Unfortunately the complaints made by some respondents to the Financial Times have an all-too-familiar ring to those of us who work in employment law. Employees often spend a lot of time in each other’s company, or working closely together even if not in the same location. Occasionally one will feel an attraction that the other does not share.
Sometimes people put forward crude propositions (often under the guise of humour), sometimes romantic proposals suggesting they have long harboured intense feelings for the object of their affection. Some will send offensive images, jokes or links and others will follow another employee too closely, keeping track of that person’s whereabouts. Those inclined to the latter approach can now use calendars that have been shared at the insistence of the employer, or that cannot be blocked. Alternatively they can rely on the information available on social media.
Comments on another’s appearance sent through Instagram or LinkedIn can form part of such harassment and a number of examples have attracted press attention and resulted in significant damage to careers. Platforms that allow people to share screens remotely, video-conferencing facilities, or any platform that allows employees to bully others (including anonymously) can all be misused.
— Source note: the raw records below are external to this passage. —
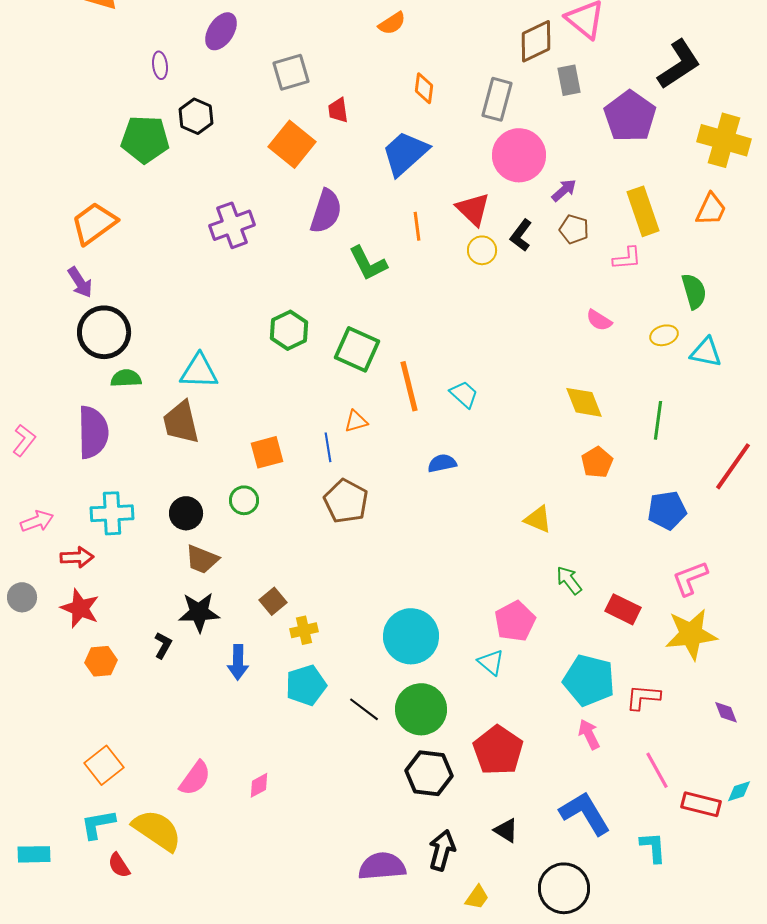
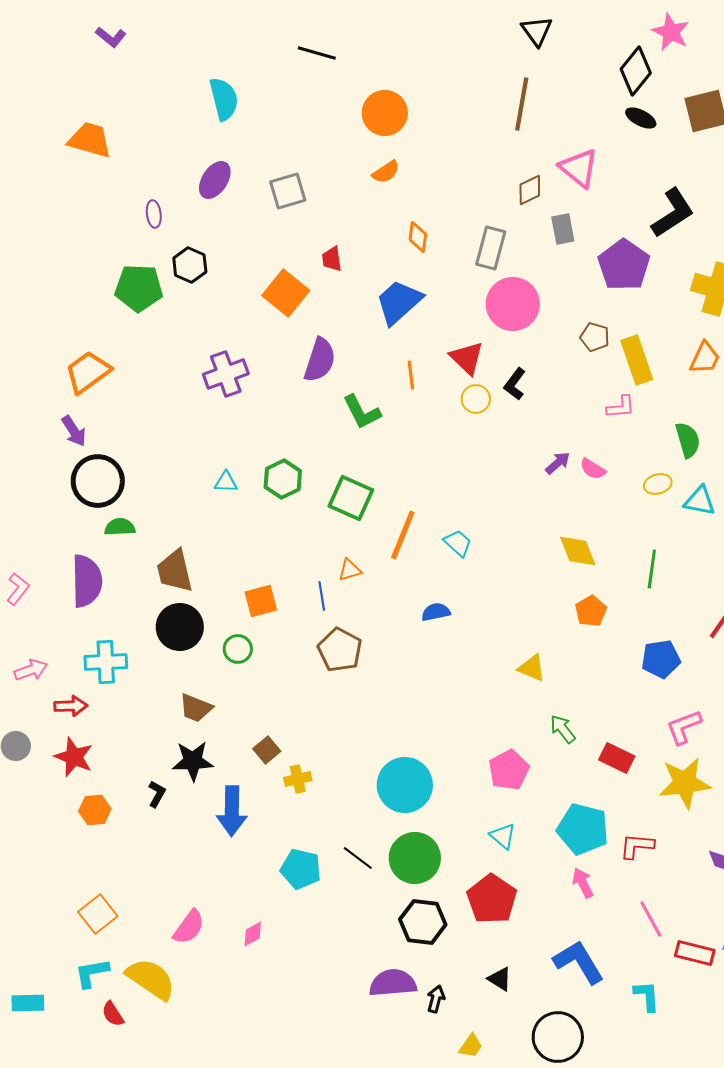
brown diamond: (536, 41) -> (530, 190), size x0.7
gray square: (291, 72) -> (288, 191), moved
purple arrow: (564, 190) -> (558, 463), moved
brown pentagon: (574, 229) -> (595, 337), moved
cyan triangle: (199, 371) -> (226, 482), moved, size x0.6
orange line: (409, 386) -> (403, 535), turned 36
black circle: (186, 513) -> (180, 627), moved, size x1.4
blue arrow: (238, 662) -> (232, 811), size x1.4
cyan triangle: (491, 662) -> (503, 836), moved
cyan pentagon: (306, 685) -> (301, 869), moved, turned 30
black arrow: (442, 850) -> (436, 999), size x0.7
purple semicircle: (382, 866) -> (393, 983), moved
Employers in the UK have a responsibility to protect their employees. Not doing so could lead to claims such as constructive dismissal, harassment and personal injury claims. Staff can even bring claims under the Protection from Harassment Act. Employers should not therefore rely only on the acceptable use policy of their preferred social media platform (assuming they have such a policy). They should ensure that the wording in their policies is extended, if necessary, to make it very clear that the following can all constitute misconduct:
- Harassing a colleague or work contact through social media (including by making inappropriate advances or being too persistent or 'creepy' in one’s attentions)
- Using company systems to harass or act inappropriately towards anyone who is unconnected to the employee’s role, including through social media platforms (whether professional or personal)
- Running the risk of bringing the organisation into disrepute by harassing or stalking a third party, even if that party is completely unconnected to the employee’s work and even if the conduct in question happens through the employee’s own devices.
Making employees aware of these risks should significantly reduce the danger to the employer. In practice this will usually mean not only setting them out in policies, but also providing the necessary training to ensure that the message has not been lost. It is all the more important for organisations to be leading on such issues in the current post-Weinstein climate. Victims of harassment are now much less likely to suffer in silence.